Pot-Bouille
Pot-Bouille (paragraphe n°2967)
Chapitre XVII
Chez les Josserand, on attendait de jour en jour la proposition. Sans doute, Valérie avait parlé, les locataires discutaient le cas : étaient-ils dans la gêne au point de garder leur fille ? trouveraient-ils les cinquante mille francs pour s'en débarrasser ? Depuis que la question se posait, madame Josserand ne dérageait plus. Eh quoi ! après avoir eu tant de peine à marier une première fois Berthe, voilà qu'il fallait la marier encore ! Rien n'était fait, on redemandait une dot, les ennuis d'argent allaient recommencer ! Jamais une mère n'avait eu à renouveler ainsi de pareils travaux. Et tout cela par la faute de cette grande cruche, qui poussait la stupidité jusqu'à oublier ses devoirs ! La maison devenait un enfer, Berthe y endurait une continuelle torture, car sa sœur Hortenseelle-même, furieuse de ne plus coucher seule, ne prononçait pas une phrase, sans y glisser une allusion blessante. On en arrivait à lui reprocher ses repas. Quand on avait un mari quelque part, c'était drôle tout de même de rogner les plats de ses parents, déjà trop petits.
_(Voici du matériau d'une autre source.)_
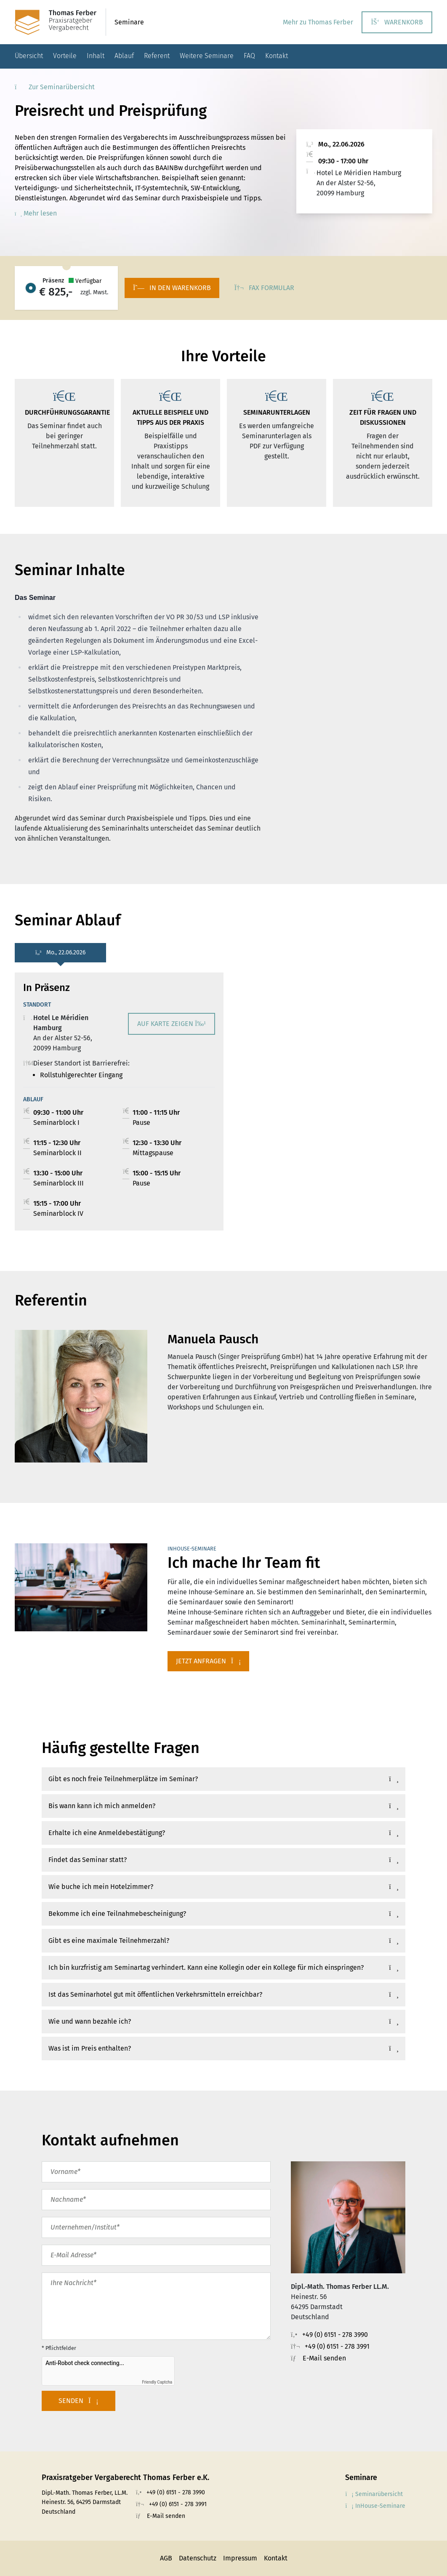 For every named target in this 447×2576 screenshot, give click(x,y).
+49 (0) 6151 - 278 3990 (335, 2335)
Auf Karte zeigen (171, 1024)
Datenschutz (197, 2558)
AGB (166, 2558)
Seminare (129, 22)
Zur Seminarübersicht (55, 87)
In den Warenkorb (172, 288)
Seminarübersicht (374, 2494)
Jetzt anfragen (208, 1661)
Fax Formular (264, 288)
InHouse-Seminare (375, 2505)
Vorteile (65, 56)
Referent (157, 56)
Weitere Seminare (207, 56)
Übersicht (29, 56)
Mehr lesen (36, 213)
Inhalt (95, 56)
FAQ (249, 56)
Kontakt (276, 56)
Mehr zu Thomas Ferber (318, 22)
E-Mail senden (324, 2358)
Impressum (240, 2558)
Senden (78, 2401)
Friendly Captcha (157, 2382)
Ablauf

Alors, la jeune femme, désespérée, sanglotait dans les coins, se traitant de lâche, ne se trouvant pas le courage de descendre se jeter aux pieds d'Auguste et de lui crier : " Tiens ! bats-moi, je ne puis pas être plus malheureuse ! " monsieur Josserand seul se montrait tendre pour sa fille. Mais il se mourait des fautes et des larmes de cette enfant, il agonisait de cruautés de la famille, en congé illimité, presque toujours au lit. Le Dr Juillerat qui le soignait, parlait d'une décomposition de sang : c'était une usure de l'être entier, où tous les organes se prenaient, les uns après les autres.